How planetary systems are shaped by their birthplace

We want to find out whether and how the currently observed diverse planetary systems still contain some key information about the conditions at the time they were formed in a stellar association or open cluster. Due to the complexity of evolutionary processes in star clusters and multi-planetary systems this will be anything but a linear logical process. We use realistic N-body star cluster modelling rather than statistical ensembles of few body scatterings. Our results can be compared with observational data in this SPP and elsewhere on populations of extrasolar planets. At first the model would use very simple classes of initial configurations of multi-planetary systems, such as “standard”, “compact”, “resonant”, “eccentric”, or “massive”.

In a next step we aim to provide a comprehensive picture of the contribution of star cluster environments to the diversity of extrasolar planetary systems. Delayed triggered instabilities of planetary systems from stellar encounters in star clusters have been shown to play an important role; for these reasons the dynamical study of star clusters with embedded planetary systems is of great importance to understand the origin of diversity of extrasolar planets. We will explore the interesting processes with improved numerical methods, and a wider range of star cluster and planetary system parameters. Two new processes will be taken nto account soon: one is the role of free-floating planets and re-capture, both for lensing studies and for obtaining information about how re-captured objects can account for highly eccentric planets and other low-mass objects (planetesimals, comets, like ‘Oumuamua) in the outermost regions of planetary systems and to what extent gravitational lensing studies would be able to provide observational limits on free floating planets in star clusters; the second is the inclusion of stellar binaries, both as partners for gravitational encounters (so far only done in approximate Monte Carlo scattering models) and as host objects of planetary systems – S-type (circumstellar) or P-type (circumbinary).

Katja Stock

Delayed triggered instabilities of planetary systems from stellar encounters in star clusters have been shown to play an important role; for these reasons the dynamical study of star clusters with embedded planetary systems is of great importance to understand the origin of diversity of extrasolar planets.

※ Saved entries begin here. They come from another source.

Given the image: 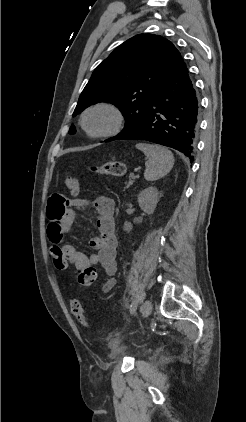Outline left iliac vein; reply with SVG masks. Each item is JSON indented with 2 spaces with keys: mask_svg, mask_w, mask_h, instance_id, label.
<instances>
[{
  "mask_svg": "<svg viewBox=\"0 0 246 422\" xmlns=\"http://www.w3.org/2000/svg\"><path fill=\"white\" fill-rule=\"evenodd\" d=\"M151 310H152V302L150 300L144 301L140 310L141 317L142 318L147 317L150 314Z\"/></svg>",
  "mask_w": 246,
  "mask_h": 422,
  "instance_id": "1",
  "label": "left iliac vein"
}]
</instances>
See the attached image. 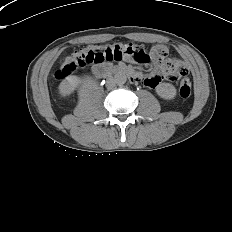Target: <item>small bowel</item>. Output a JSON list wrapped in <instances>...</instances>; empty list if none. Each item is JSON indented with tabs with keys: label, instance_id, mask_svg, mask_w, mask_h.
I'll return each mask as SVG.
<instances>
[{
	"label": "small bowel",
	"instance_id": "1",
	"mask_svg": "<svg viewBox=\"0 0 232 232\" xmlns=\"http://www.w3.org/2000/svg\"><path fill=\"white\" fill-rule=\"evenodd\" d=\"M175 65L178 67V68H184V63L179 60V59H176L174 61ZM165 78V71L164 69L160 66V65H157L156 69H155V72L150 74V75H147L145 77H142V81L144 82V84L146 86H149V87H155L156 85H158L163 79Z\"/></svg>",
	"mask_w": 232,
	"mask_h": 232
}]
</instances>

We use data of our star cluster simulations with planetary systems obtained in the study by Katja Reichert to follow the paths of liberated planets in the star cluster, and estimate possible microlensing events caused by them.

Stefan Blenkle

This work studies the dynamics of massless particles (MLPs) in star clusters. MLPs, such as comets, asteroids, planetesimals, and free-floating planets, are continuously injected into the intra-cluster environment by their host stars. We carry out numerical simulations to investigate the dynamical evolution of MLP populations in star clusters, including their ejection rates and capture rates, using NBODY6++GPU-MASSLESS, a modified version of the N-body simulation code NBODY6++GPU.

Unlike stars, MLPs do not participate in the mass segregation process. Instead, MLPs primarily follow the gravitational potential of the star cluster, which gradually decreases due to stellar ejections and stellar evolution. The decrease in the number of MLPs is stronger for clusters with a stronger external tidal field, and for clusters with a smaller initial stellar mass range. MLPs are regularly captured into wide, highly-eccentric star-MLP binaries, most of which are disrupted within 10 Myr. These systems occasionally have periastron distances small enough to allow dynamical interaction between the MLP and an existing planetary system, if present.

As a star cluster evolves, the population of (initially) free-floating MLPs evolves to a dynamical equilibrium in which a fraction 10⁻⁴ of the MLPs is part of a star-MLP binary. Under the assumption that other stars have similar formation histories and cometary ejection rates as our Solar system, we estimate that young star clusters contain large numbers of ≈10¹⁷ free-floating comets, and that each star typically hosts ≈10⁵ captured comets at a given time. We speculate that our own Solar system, which may have formed in a star cluster of similar size, hosts a comparable number of captured exocomets in the Oort cloud, and that the famous object Oumuamua belongs to this class of objects.

Shu Qi

We speculate that our own Solar system, which may have formed in a star cluster of similar size, hosts a comparable number of captured exocomets in the Oort cloud, and that the famous object Oumuamua belongs to this class of objects.